ACTIVITY
Among the lines below, keep only those from the one containing "Estratégias de enfrentamento a crimes" through the one containing "19 de janeiro de 2026", and reproduce them exactly.

(Beginning of DATA FOR ANALYSIS)

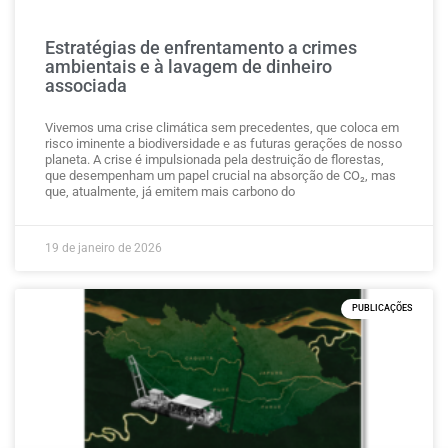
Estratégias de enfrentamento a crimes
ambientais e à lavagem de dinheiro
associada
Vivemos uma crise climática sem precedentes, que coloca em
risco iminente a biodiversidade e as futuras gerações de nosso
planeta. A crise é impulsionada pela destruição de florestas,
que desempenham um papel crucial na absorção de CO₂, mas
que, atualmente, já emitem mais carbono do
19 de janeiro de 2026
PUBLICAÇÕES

(End of DATA FOR ANALYSIS)
(Beginning of DATA FOR ANALYSIS)

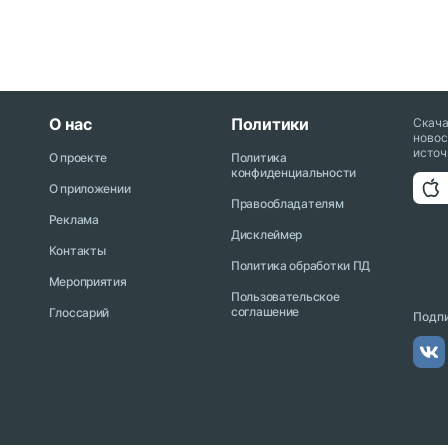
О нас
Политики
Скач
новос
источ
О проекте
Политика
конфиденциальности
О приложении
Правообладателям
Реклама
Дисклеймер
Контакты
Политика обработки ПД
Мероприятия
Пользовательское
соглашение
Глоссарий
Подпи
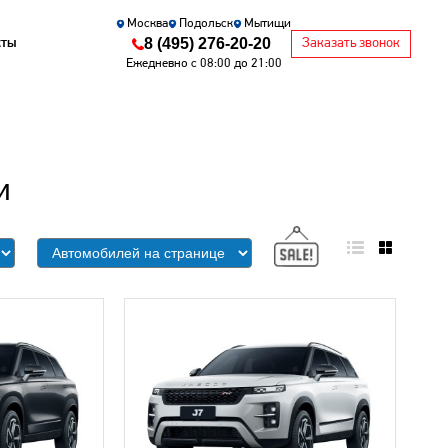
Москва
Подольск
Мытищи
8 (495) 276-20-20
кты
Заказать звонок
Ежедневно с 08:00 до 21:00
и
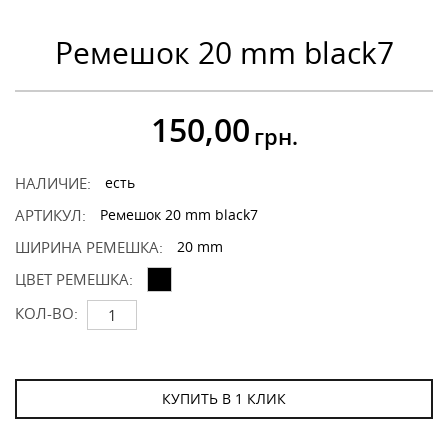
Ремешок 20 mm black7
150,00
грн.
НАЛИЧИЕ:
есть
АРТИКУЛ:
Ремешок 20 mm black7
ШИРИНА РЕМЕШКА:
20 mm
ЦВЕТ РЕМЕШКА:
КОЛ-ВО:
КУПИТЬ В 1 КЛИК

(End of DATA FOR ANALYSIS)
(Beginning of DATA FOR ANALYSIS)

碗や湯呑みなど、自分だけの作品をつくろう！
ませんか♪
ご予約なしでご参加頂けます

(End of DATA FOR ANALYSIS)

COMPLETED EXERCISE
Estratégias de enfrentamento a crimes
ambientais e à lavagem de dinheiro
associada
Vivemos uma crise climática sem precedentes, que coloca em
risco iminente a biodiversidade e as futuras gerações de nosso
planeta. A crise é impulsionada pela destruição de florestas,
que desempenham um papel crucial na absorção de CO₂, mas
que, atualmente, já emitem mais carbono do
19 de janeiro de 2026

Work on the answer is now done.